[RECORDS SHOWN — start]

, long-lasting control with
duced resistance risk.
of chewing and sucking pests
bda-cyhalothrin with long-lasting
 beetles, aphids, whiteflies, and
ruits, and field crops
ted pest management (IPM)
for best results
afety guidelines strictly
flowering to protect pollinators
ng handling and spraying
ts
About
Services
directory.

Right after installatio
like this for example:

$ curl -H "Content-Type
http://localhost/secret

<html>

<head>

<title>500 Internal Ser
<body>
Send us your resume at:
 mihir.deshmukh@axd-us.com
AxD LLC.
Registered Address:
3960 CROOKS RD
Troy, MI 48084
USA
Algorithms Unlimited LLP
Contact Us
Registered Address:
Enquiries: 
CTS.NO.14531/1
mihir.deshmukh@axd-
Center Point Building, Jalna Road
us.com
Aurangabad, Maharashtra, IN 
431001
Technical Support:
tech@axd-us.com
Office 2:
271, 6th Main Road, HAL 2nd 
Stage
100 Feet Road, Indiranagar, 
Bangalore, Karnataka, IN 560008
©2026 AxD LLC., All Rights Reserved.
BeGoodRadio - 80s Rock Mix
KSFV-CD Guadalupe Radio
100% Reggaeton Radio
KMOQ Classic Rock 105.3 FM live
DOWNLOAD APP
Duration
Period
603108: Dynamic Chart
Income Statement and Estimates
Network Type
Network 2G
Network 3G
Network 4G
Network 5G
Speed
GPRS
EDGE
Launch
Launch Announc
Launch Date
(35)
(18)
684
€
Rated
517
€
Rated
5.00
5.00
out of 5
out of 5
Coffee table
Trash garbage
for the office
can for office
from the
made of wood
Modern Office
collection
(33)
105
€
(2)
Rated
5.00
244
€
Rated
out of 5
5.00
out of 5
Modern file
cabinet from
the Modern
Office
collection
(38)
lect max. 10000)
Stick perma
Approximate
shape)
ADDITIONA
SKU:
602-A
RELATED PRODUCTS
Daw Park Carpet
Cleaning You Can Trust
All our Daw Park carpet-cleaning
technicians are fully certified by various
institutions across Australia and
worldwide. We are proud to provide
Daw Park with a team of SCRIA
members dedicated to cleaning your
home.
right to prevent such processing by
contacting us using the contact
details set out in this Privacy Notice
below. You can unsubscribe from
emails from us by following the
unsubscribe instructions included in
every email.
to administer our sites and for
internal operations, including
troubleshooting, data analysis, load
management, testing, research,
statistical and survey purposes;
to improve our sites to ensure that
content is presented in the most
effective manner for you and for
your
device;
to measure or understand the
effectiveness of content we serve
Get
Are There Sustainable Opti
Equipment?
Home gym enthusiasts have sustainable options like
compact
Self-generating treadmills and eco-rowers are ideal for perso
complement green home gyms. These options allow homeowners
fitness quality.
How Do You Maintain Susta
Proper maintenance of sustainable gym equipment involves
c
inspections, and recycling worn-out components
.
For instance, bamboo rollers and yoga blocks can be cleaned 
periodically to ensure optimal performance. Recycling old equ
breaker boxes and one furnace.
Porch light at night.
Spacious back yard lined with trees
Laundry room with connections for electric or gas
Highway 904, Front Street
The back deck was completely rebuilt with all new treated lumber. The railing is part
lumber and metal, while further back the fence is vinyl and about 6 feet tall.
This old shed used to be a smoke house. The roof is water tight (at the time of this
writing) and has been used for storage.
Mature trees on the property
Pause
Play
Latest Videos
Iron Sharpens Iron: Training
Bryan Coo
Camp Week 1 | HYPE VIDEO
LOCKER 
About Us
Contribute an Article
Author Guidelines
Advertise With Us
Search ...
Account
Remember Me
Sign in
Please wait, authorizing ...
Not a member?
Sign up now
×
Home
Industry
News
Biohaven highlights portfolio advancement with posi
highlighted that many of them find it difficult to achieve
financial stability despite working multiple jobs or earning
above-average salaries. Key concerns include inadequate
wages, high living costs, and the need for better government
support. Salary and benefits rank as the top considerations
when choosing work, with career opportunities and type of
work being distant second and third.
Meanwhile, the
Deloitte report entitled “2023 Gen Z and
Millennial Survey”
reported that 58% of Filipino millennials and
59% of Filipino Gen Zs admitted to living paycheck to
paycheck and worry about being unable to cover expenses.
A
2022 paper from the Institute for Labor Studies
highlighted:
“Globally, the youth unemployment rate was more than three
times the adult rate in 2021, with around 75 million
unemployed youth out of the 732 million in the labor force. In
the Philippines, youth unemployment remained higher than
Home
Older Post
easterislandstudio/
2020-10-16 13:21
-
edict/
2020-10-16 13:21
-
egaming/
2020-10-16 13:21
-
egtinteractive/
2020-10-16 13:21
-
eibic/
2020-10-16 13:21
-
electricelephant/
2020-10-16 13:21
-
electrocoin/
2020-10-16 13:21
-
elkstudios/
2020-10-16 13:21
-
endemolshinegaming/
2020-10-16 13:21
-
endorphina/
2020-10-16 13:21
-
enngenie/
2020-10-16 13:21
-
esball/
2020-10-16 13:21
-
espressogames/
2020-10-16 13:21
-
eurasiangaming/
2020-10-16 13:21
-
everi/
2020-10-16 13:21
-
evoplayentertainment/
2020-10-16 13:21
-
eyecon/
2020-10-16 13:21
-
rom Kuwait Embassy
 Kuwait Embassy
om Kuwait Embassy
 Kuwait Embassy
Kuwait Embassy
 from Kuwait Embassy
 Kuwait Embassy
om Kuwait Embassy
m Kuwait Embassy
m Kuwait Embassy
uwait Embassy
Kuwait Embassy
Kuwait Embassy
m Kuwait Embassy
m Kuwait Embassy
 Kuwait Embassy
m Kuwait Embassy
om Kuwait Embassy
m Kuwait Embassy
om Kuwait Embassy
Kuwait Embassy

[RECORDS SHOWN — finish]

ACTION ITEM: The expected result is a copy of each line in the records where "than" appears.

COMPLETED TASK:
“Globally, the youth unemployment rate was more than three
the Philippines, youth unemployment remained higher than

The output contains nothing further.